Сентенции Троцкого «об утилитарной сущности искусства» лишь подтвердили Илье то, что он предполагал, — нетерпимость революционеров[49]. (Эренбург как-то в частном разговоре признался, что вступил в партию из-за Бухарина, а вышел из нее из-за Троцкого[50]). В конце ноября, вернувшись в Париж в полном смятении, Илья не представлял себе, куда теперь повернет его жизненный путь. Одно он знал твердо — политику ему надо бросить и все свои силы и любовь отдать литературе.

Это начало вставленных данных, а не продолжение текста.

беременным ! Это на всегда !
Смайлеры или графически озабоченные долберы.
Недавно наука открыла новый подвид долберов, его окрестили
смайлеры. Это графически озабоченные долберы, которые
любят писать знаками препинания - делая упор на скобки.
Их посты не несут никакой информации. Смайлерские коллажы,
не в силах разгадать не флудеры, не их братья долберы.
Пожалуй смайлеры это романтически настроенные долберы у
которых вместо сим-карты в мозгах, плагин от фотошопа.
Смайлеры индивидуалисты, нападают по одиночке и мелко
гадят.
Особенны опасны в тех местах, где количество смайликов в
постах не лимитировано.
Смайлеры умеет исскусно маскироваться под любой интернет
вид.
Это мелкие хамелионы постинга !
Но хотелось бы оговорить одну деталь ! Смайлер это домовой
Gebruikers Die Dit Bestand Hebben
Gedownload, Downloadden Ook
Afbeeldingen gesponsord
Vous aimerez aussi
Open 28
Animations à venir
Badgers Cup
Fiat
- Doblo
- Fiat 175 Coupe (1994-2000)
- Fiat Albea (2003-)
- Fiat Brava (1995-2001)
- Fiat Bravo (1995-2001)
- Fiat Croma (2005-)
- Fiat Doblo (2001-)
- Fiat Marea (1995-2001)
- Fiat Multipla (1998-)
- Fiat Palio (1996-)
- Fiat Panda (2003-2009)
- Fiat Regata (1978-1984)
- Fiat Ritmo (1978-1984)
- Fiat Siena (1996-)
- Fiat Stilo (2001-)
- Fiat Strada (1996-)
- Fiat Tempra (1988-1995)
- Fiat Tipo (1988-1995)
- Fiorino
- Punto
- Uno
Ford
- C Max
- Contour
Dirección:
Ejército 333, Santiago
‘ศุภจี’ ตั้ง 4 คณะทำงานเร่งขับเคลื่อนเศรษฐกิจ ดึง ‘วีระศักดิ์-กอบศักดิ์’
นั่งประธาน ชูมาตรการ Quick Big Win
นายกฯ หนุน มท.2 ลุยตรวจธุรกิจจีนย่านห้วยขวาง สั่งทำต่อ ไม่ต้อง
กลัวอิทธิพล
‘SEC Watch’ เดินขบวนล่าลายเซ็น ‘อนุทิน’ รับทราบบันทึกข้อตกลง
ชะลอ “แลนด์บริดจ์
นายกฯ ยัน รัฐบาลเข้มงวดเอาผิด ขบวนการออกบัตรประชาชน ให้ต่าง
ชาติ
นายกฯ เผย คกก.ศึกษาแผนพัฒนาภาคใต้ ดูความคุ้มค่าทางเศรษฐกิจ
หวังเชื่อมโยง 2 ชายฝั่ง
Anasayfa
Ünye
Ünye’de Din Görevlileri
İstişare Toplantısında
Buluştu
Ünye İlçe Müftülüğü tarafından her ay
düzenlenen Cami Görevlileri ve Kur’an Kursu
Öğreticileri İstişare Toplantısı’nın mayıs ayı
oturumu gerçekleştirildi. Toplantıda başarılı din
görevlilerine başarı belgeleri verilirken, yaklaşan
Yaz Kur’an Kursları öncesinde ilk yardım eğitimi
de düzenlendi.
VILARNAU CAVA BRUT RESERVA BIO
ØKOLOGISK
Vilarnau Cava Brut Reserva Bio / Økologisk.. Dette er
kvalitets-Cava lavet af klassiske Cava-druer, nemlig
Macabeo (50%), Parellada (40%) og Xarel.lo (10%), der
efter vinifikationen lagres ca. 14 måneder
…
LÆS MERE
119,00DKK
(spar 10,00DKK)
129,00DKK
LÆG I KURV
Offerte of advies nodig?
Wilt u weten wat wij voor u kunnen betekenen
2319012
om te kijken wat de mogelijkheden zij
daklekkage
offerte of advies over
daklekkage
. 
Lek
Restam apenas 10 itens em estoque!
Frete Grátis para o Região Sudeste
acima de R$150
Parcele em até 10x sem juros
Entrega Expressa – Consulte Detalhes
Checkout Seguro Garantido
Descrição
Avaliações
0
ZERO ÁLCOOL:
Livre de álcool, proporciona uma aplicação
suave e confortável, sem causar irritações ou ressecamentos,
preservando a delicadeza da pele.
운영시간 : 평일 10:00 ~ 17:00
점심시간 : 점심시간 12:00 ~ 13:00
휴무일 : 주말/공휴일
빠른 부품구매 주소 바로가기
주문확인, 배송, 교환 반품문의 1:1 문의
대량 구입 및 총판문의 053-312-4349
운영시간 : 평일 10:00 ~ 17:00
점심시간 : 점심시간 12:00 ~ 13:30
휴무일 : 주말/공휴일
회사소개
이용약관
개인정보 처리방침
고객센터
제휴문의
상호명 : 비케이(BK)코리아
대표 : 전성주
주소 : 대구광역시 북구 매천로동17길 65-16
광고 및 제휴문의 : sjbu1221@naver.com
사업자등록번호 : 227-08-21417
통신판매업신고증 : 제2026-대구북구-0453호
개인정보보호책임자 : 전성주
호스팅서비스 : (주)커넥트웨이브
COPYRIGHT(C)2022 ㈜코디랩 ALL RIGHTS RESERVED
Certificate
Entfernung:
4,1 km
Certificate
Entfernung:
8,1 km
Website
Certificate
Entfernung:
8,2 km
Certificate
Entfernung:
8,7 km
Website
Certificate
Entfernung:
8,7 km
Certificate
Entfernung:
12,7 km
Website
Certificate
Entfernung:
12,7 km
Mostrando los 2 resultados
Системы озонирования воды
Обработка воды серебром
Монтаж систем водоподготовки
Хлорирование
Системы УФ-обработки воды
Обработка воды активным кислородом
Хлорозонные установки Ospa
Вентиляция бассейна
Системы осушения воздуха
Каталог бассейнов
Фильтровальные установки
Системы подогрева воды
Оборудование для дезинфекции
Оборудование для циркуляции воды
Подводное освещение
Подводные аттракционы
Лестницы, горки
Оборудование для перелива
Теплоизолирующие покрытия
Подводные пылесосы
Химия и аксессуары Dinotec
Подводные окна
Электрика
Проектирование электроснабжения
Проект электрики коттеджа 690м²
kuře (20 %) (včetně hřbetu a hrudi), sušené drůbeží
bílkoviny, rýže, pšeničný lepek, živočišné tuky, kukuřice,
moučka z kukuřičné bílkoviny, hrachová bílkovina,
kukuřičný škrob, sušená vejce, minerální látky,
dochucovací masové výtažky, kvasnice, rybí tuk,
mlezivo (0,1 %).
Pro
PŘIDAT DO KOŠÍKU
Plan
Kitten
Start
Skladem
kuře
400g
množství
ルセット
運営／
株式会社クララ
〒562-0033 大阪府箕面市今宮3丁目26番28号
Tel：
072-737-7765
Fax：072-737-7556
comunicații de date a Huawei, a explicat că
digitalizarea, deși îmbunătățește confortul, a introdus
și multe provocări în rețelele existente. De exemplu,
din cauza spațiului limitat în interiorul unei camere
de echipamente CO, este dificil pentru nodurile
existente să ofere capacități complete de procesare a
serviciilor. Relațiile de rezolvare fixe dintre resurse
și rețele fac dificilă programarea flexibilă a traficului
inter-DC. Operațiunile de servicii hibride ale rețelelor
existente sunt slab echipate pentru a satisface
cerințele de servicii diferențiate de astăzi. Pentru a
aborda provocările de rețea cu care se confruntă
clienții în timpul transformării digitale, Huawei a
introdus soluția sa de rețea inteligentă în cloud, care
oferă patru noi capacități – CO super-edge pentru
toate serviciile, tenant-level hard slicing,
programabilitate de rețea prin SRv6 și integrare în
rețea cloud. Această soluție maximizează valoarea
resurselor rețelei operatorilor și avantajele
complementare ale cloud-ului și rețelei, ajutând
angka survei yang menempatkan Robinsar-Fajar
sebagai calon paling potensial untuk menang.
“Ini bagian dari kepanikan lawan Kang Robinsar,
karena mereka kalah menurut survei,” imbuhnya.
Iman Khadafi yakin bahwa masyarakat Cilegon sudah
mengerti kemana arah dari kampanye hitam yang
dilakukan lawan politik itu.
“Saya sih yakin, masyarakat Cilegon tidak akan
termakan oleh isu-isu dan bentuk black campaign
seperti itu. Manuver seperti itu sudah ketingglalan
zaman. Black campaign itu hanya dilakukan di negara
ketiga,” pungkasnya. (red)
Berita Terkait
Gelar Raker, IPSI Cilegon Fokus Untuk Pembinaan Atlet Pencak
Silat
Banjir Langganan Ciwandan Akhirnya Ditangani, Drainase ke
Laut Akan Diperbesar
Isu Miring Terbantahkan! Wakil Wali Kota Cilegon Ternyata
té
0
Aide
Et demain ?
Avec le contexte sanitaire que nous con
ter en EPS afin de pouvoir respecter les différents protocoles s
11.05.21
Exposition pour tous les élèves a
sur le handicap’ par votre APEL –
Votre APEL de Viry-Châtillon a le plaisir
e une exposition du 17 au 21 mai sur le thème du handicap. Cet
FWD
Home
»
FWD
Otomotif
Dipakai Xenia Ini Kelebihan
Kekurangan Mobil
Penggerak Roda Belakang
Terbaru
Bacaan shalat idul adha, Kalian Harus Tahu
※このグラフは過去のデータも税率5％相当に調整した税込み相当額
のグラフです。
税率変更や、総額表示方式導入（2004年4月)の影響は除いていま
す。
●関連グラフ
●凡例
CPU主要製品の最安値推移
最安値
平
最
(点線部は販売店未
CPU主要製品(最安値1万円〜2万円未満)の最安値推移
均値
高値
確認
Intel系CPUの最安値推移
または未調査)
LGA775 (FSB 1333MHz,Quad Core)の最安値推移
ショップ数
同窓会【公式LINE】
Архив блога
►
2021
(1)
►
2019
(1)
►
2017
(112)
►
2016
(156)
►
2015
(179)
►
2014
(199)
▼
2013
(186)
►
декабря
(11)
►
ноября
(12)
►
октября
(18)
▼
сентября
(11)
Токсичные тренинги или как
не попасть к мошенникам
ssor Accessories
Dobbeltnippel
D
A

Эта перемена в жизненной ориентации ознаменовалась весьма неожиданными последствиями. Вместе с Лизой они выпустили сатирический журнальчик, на страницах которого были шаржи на Ленина и других видных революционеров. Источников, по которым можно было бы судить об этой затее, почти не сохранилось. Сам Эренбург по вполне понятным причинам об этом озорном издании ни словом не упомянул. Однако среди работавших тогда в партийных кругах в Париже была некая Татьяна Вулих, знавшая и Илью, и Лизу, и Ленина. В своих неопубликованных мемуарах она вкратце осветила то, что произошло: «Вскоре после моего приезда на группе появились двое новых — Илья Эренбург и еще одна молодая девица Лиза [Елизавета Полонская — Дж. Р.] — вспоминала Вулих. — Через некоторое время он стал приносить на собрания листки, отпечатанные на машинке, в которых очень мило „пробирал“ членов группы <…> На одно заседание Эренбург явился с пачкой настоящего журнала <…> Мы стали расхватывать этот журнал, тут же читать, раздались шутки, смех. Заинтересовавшись, Ленин тоже попросил один номер. Стал перелистывать и по мере чтения, все мрачнее и все сердитее делалось его лицо; под конец, ни слова не говоря, отшвырнул буквально журнал в сторону. Все веселье группы сразу пропало, все притихли как-то и заседание началось.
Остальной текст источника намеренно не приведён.